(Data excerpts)
Start of Block

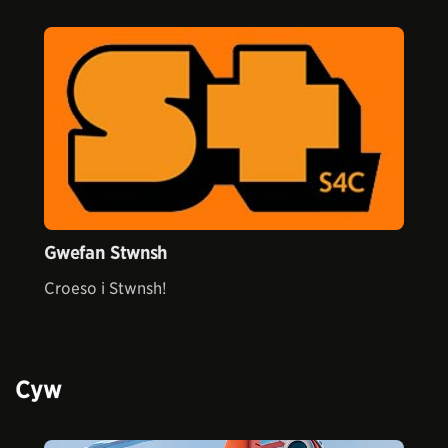
Gwefan Stwnsh
Croeso i Stwnsh!
Cyw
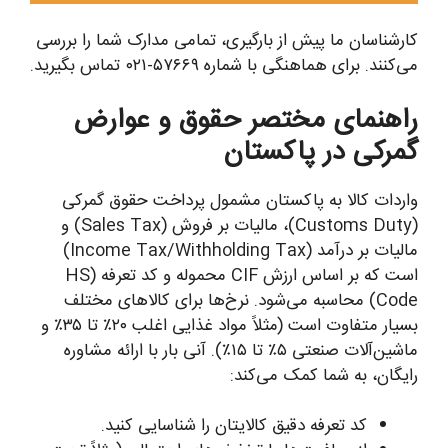
کارشناسان ما پیش از بارگیری، تمامی مدارک شما را بررسی
می‌کنند. برای هماهنگی با شماره ۵۷۶۶۹-۰۲۱ تماس بگیرید.
راهنمای مختصر حقوق و عوارض
گمرکی در پاکستان
واردات کالا به پاکستان مشمول پرداخت حقوق گمرکی
(Customs Duty)، مالیات بر فروش (Sales Tax) و
مالیات بر درآمد (Income Tax/Withholding Tax)
است که بر اساس ارزش CIF محموله و کد تعرفه (HS
Code) محاسبه می‌شود. نرخ‌ها برای کالاهای مختلف
بسیار متفاوت است (مثلاً مواد غذایی اغلب ۲۰٪ تا ۳۵٪ و
ماشین‌آلات صنعتی ۵٪ تا ۱۵٪). آنی بار با ارائه مشاوره
رایگان، به شما کمک می‌کند:
کد تعرفه دقیق کالایتان را شناسایی کنید.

End of Block

* BRIEF
An answer that restates all the entries exactly and drops the images is what is needed.

* SOLUTION TO THIS EXERCISE
Gwefan Stwnsh
Croeso i Stwnsh!
Cyw
کارشناسان ما پیش از بارگیری، تمامی مدارک شما را بررسی
می‌کنند. برای هماهنگی با شماره ۵۷۶۶۹-۰۲۱ تماس بگیرید.
راهنمای مختصر حقوق و عوارض
گمرکی در پاکستان
واردات کالا به پاکستان مشمول پرداخت حقوق گمرکی
(Customs Duty)، مالیات بر فروش (Sales Tax) و
مالیات بر درآمد (Income Tax/Withholding Tax)
است که بر اساس ارزش CIF محموله و کد تعرفه (HS
Code) محاسبه می‌شود. نرخ‌ها برای کالاهای مختلف
بسیار متفاوت است (مثلاً مواد غذایی اغلب ۲۰٪ تا ۳۵٪ و
ماشین‌آلات صنعتی ۵٪ تا ۱۵٪). آنی بار با ارائه مشاوره
رایگان، به شما کمک می‌کند:
کد تعرفه دقیق کالایتان را شناسایی کنید.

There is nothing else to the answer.